C’est pour cela qu’en 2004, le même Crettaz a réalisé une première rencontre qu’il appela “Café Mortel”. L’objectif était précisément d’ouvrir un espace pour parler de la mort. 250 personnes y assistèrent. Ils prirent un apéritif de bienvenue et ils parlèrent du sujet pendant plus de deux heures. Ensuite, il y eut un échange d’idées. Les uniques règles étaient de parler avec sincérité et de respecter l’opinion des autres.
L’idée s’avéra si intéressante et elle eut tant de succès qu’elle fut reprise dans plusieurs autres lieux. Les cafés de la mort sont alors apparus dans d’autres pays du monde. Aujourd’hui, il en existe 4.403 et ils sont présents dans 48 pays.
Pourquoi parler de la mort ?
Beaucoup pensent que parler de la mort, c’est se gâcher la vie inutilement. Cet argument, loin d’être une raison réelle, exprime plutôt une peur et une angoisse qui, au lieu d’être affrontée, est cachée sous le tapis. Rien de plus réel dans la vie que la mort. Rien de plus inéluctable non plus. Tous les êtres humains passeront par cette transe et verront partir des personnes aimées dans cette obscurité.
Parler de la mort peut provoquer une certaine anxiété au début, car il s’agit de mots et d’un univers que nous ne sommes pas habitué-e-s à détricoter. Mais si l’on ouvre son esprit au sujet et que l’on résiste à la peur, le sujet devient naturel avec le temps. Pour quiconque vit une maladie ou se trouve près de quelqu’un de malade, aborder directement le sujet s’avère être un baume. Cela contribue à nourrir la sérénité et la force face à ce fait inéluctable.
Celleux qui sont en bonne santé voient la mort comme quelque chose de très éloigné, mais ce type de conversations leur fait du bien. Tout d’abord, le fait d’aborder la partie tabou. Apprendre à accepter l’idée de la mort sans autant de peur. Cela devient un outil très précieux quand la vie, ou celle de quelqu’un de proche, touche à sa fin. En parler, au lieu de provoquer de la douleur, évite la douleur. Et cela donne aussi une valeur et un plus grand sens à la vie.
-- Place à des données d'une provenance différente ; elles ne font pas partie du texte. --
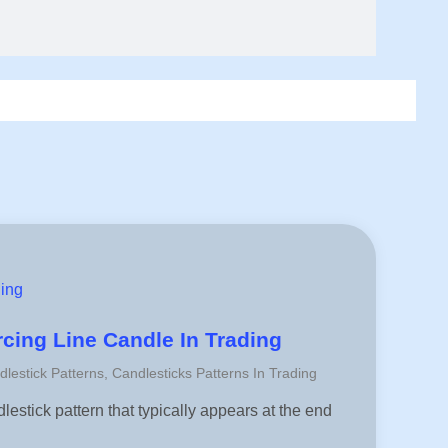
ding
rcing Line Candle In Trading
dlestick Patterns
,
Candlesticks Patterns In Trading
lestick pattern that typically appears at the end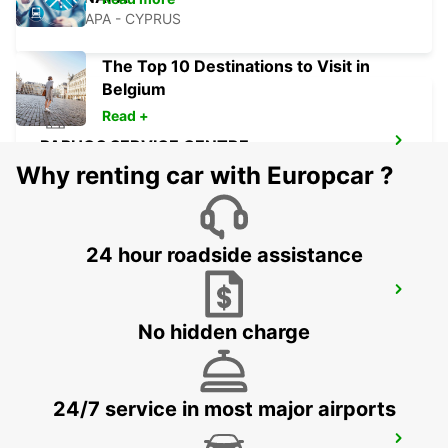
AYIA NAPA - CYPRUS
The Top 10 Destinations to Visit in
Belgium
Read +
PAPHOS SERVICE CENTRE
PAPHOS - CYPRUS
Why renting car with Europcar ?
24 hour roadside assistance
PAPHOS AIRPORT
PAPHOS - CYPRUS
No hidden charge
24/7 service in most major airports
POLIS LATSI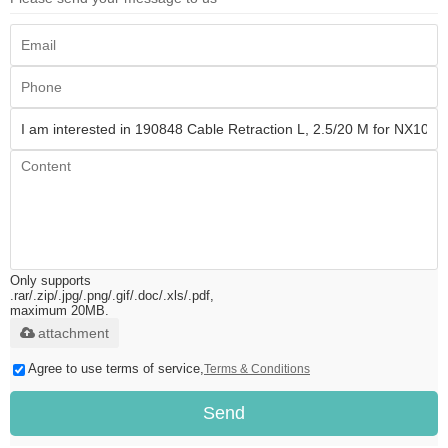
Only supports
.rar/.zip/.jpg/.png/.gif/.doc/.xls/.pdf,
maximum 20MB.
attachment
Agree to use terms of service,
Terms & Conditions
Send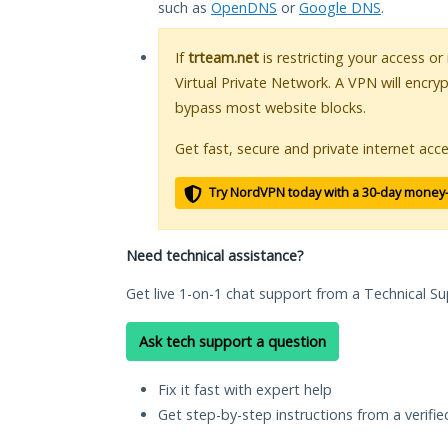
such as
OpenDNS
or
Google DNS
.
If
trteam.net
is restricting your access or
Virtual Private Network. A VPN will encry
bypass most website blocks.
Get fast, secure and private internet acce
Try NordVPN today with a 30-day money
Need technical assistance?
Get live 1-on-1 chat support from a Technical Su
Ask tech support a question
Fix it fast with expert help
Get step-by-step instructions from a verifi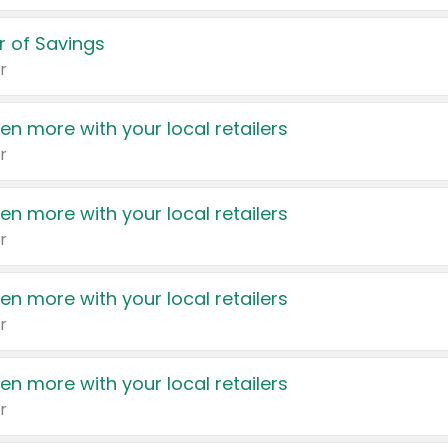
 of Savings
r
en more with your local retailers
r
en more with your local retailers
r
en more with your local retailers
r
en more with your local retailers
r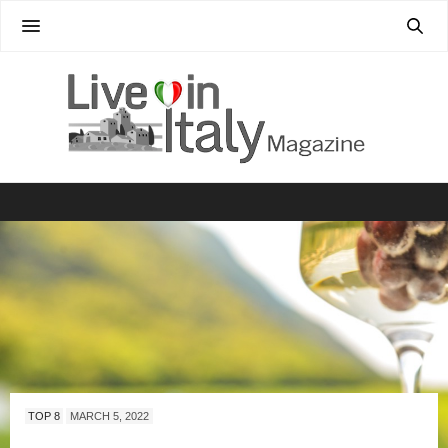
TOP 8
MARCH 5, 2022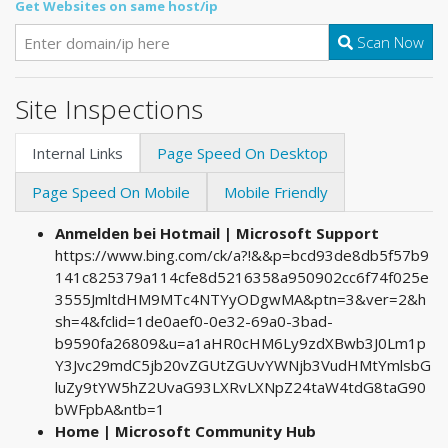
Get Websites on same host/ip
Scan Now
Site Inspections
Internal Links
Page Speed On Desktop
Page Speed On Mobile
Mobile Friendly
Anmelden bei Hotmail | Microsoft Support
https://www.bing.com/ck/a?!&&p=bcd93de8db5f57b9
141c825379a114cfe8d5216358a950902cc6f74f025e
3555JmltdHM9MTc4NTYyODgwMA&ptn=3&ver=2&h
sh=4&fclid=1de0aef0-0e32-69a0-3bad-
b9590fa26809&u=a1aHR0cHM6Ly9zdXBwb3J0Lm1p
Y3Jvc29mdC5jb20vZGUtZGUvYWNjb3VudHMtYmlsbG
luZy9tYW5hZ2UvaG93LXRvLXNpZ24taW4tdG8taG90
bWFpbA&ntb=1
Home | Microsoft Community Hub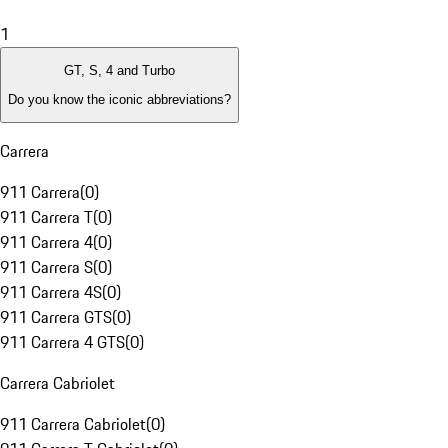
1
GT, S, 4 and Turbo
Do you know the iconic abbreviations?
Carrera
911 Carrera
(
0
)
911 Carrera T
(
0
)
911 Carrera 4
(
0
)
911 Carrera S
(
0
)
911 Carrera 4S
(
0
)
911 Carrera GTS
(
0
)
911 Carrera 4 GTS
(
0
)
Carrera Cabriolet
911 Carrera Cabriolet
(
0
)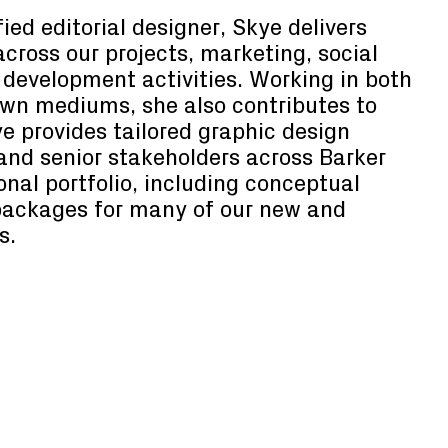
ied editorial designer, Skye delivers
across our projects, marketing, social
development activities. Working in both
awn mediums, she also contributes to
ye provides tailored graphic design
 and senior stakeholders across Barker
nal portfolio, including conceptual
packages for many of our new and
s.
Senior Producer
Sophie Dzharsaliya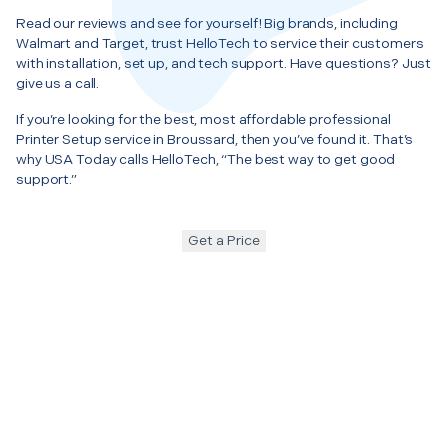
Read our reviews and see for yourself! Big brands, including
Walmart and Target, trust HelloTech to service their customers
with installation, set up, and tech support. Have questions? Just
give us a call.
If you’re looking for the best, most affordable professional
Printer Setup service in Broussard, then you’ve found it. That’s
why USA Today calls HelloTech, “The best way to get good
support.”
Get a Price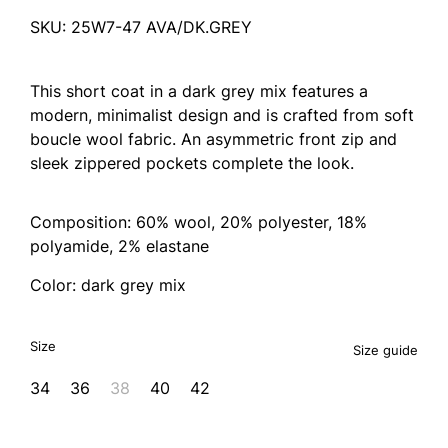
SKU: 25W7-47 AVA/DK.GREY
This short coat in a dark grey mix features a
modern, minimalist design and is crafted from soft
boucle wool fabric. An asymmetric front zip and
sleek zippered pockets complete the look.
Composition: 60% wool, 20% polyester, 18%
polyamide, 2% elastane
Color: dark grey mix
Size
Size guide
34
36
38
40
42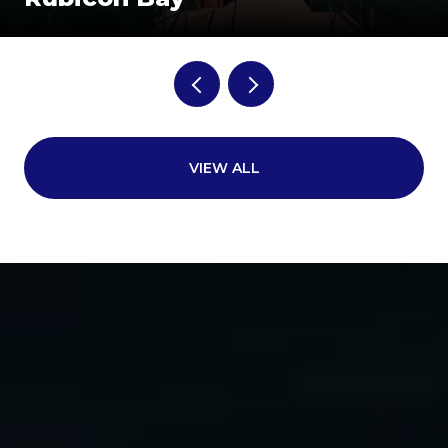
VIEW ALL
Emma Kenny, une prestigieuse psychologue britannique, dit au sujet de la mort quelque chose qui peut nous servir de conclusion : “Nous passons beaucoup de temps à nous éloigner de la mort et à penser que c’est quelque chose qui n’arrive qu’aux autres. L’une des choses les plus difficiles à reconnaître, c’est la vulnérabilité de la vie.” Dans cette vulnérabilité, il est paradoxal de voir qu’il existe une perspective enrichissante qui nous permet de voir une grande partie de la beauté que renferme la vie, mais que nous perdons en nous éloignant symboliquement de la mort.